A key feature of the Gigantum Client is automated versioning. The Client integrates with development tools (i.e. Jupyter, JupyterLab, and RStudio) to automatically version and capture everything that you do. Because every activity is monitored and each version created links together your code, data, and environment configuration, it is easy to see exactly what was done, when, by whom, and even rollback to a previous point of time with a single click directly from the Activity Feed.
An example Activity Feed tab
This high-resolution version data is a new source of information that we expect many useful features will be built on top of. It is made possibly by a novel git-compatible key-value store that is used to store rich metadata about ever version (e.g. figures, code snippets) beyond what is possible with the git commit log alone.
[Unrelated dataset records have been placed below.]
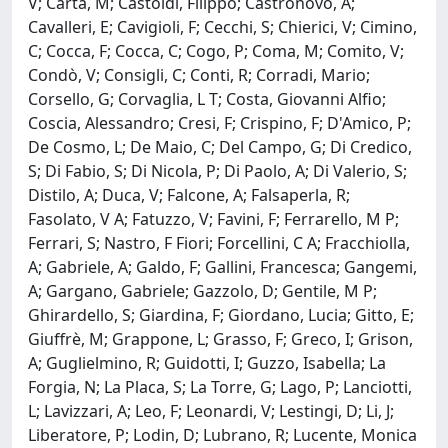
V; Carta, M; Castoldi, Filippo; Castronovo, A;
Cavalleri, E; Cavigioli, F; Cecchi, S; Chierici, V; Cimino,
C; Cocca, F; Cocca, C; Cogo, P; Coma, M; Comito, V;
Condò, V; Consigli, C; Conti, R; Corradi, Mario;
Corsello, G; Corvaglia, L T; Costa, Giovanni Alfio;
Coscia, Alessandro; Cresi, F; Crispino, F; D'Amico, P;
De Cosmo, L; De Maio, C; Del Campo, G; Di Credico,
S; Di Fabio, S; Di Nicola, P; Di Paolo, A; Di Valerio, S;
Distilo, A; Duca, V; Falcone, A; Falsaperla, R;
Fasolato, V A; Fatuzzo, V; Favini, F; Ferrarello, M P;
Ferrari, S; Nastro, F Fiori; Forcellini, C A; Fracchiolla,
A; Gabriele, A; Galdo, F; Gallini, Francesca; Gangemi,
A; Gargano, Gabriele; Gazzolo, D; Gentile, M P;
Ghirardello, S; Giardina, F; Giordano, Lucia; Gitto, E;
Giuffrè, M; Grappone, L; Grasso, F; Greco, I; Grison,
A; Guglielmino, R; Guidotti, I; Guzzo, Isabella; La
Forgia, N; La Placa, S; La Torre, G; Lago, P; Lanciotti,
L; Lavizzari, A; Leo, F; Leonardi, V; Lestingi, D; Li, J;
Liberatore, P; Lodin, D; Lubrano, R; Lucente, Monica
The data is managed in a way that merge conflicts cannot occur and is linked directly to git commits containing changes with specially crafted git commit messages that are automatically created by the Client.
A snippet from the git log of a Project showing how Gigantum embeds additional metadata with your changes
Gigantum Client deeply integrates with Jupyter Notebook, JupyterLab, and RStudio. This integration monitors for activity and then automatically creates a commit, capturing your changes as you work. This separates the process of checkpointing your work and writing notes to yourself and others - such notes become a separate commit that can be added at any time to the top of the Activity Feed. There are some important things to understand that will make using the versioning system easier and more powerful.
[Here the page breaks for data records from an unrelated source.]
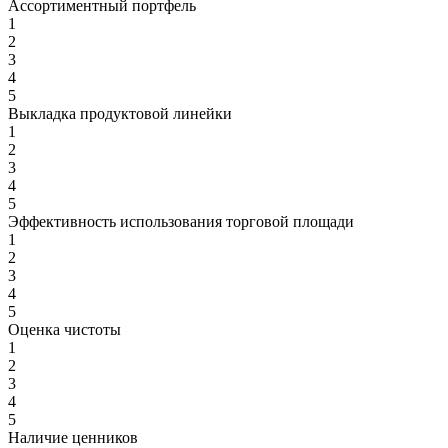
Ассортиментный портфель
1
2
3
4
5
Выкладка продуктовой линейки
1
2
3
4
5
Эффективность использования торговой площади
1
2
3
4
5
Оценка чистоты
1
2
3
4
5
Наличие ценников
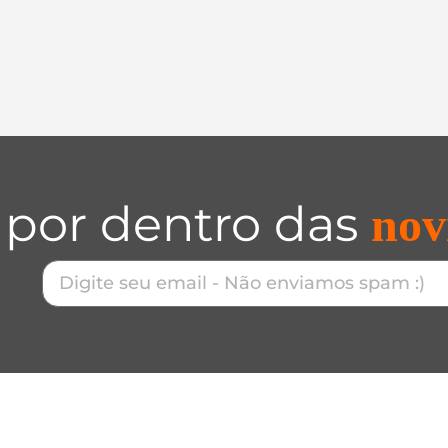
 por dentro das
nov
Versioning currently occurs after the underlying compute system (e.g. the Jupyter kernel) is idle for 1 second. This means if you execute many cells at once or quickly, those results will be grouped into a single Activity Record (commit). In the future, this timeout will be configurable.
Additionally, if the Project is "busy", the Client will avoid creating versions as this can lead to blowing up the size of a git repo. A concrete example of this is if you have two notebooks in Jupyter. The first is run and takes a long time. In the second you execute a cell that completes. This will not create a new version because the long-running notebook could be in the middle of writing data to disk, which we don't want to prematurely version. When the long-running notebook completes all changes will be captured in a single Activity Record. (This is not an issue with RStudio, as it uses a single kernel shared across documents.)
There are certain things that can create excessive and unnecessary Activity Detail data. The progress bar output while downloading models via tensorflow is one such example. In these cases you may way to suppress output (e.g. add a
; to the end of a line in Jupyter) or Control Activity Feed Behavior to limit what is captured.
The system will limit a record to 255 "Details" so that the UI remains snappy. All your changes on disk will always be captured, but not everything may show up in the Activity Feed if it is excessive.